▶ _Work order_: Using the listing below, count every line that contains the word "invidunt"; respond with the count alone.

——

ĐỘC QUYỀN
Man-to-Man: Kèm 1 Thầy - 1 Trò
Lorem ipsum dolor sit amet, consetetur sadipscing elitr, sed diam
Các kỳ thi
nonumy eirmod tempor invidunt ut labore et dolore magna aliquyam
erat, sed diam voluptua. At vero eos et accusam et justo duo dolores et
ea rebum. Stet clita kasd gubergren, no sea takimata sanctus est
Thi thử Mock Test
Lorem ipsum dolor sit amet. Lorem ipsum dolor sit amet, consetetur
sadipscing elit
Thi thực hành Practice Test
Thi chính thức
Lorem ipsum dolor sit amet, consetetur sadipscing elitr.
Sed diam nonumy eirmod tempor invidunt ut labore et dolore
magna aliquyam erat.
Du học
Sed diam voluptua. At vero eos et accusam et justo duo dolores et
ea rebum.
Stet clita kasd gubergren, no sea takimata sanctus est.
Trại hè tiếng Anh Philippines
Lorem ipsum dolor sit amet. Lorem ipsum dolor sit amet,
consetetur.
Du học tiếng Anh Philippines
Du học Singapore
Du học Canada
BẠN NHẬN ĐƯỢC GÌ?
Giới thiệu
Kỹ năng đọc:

——

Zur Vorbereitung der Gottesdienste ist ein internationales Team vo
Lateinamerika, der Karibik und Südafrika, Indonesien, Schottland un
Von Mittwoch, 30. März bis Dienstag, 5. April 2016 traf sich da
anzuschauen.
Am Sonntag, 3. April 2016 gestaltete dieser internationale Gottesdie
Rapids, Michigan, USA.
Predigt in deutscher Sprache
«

——

▶ _Result of this task_: 2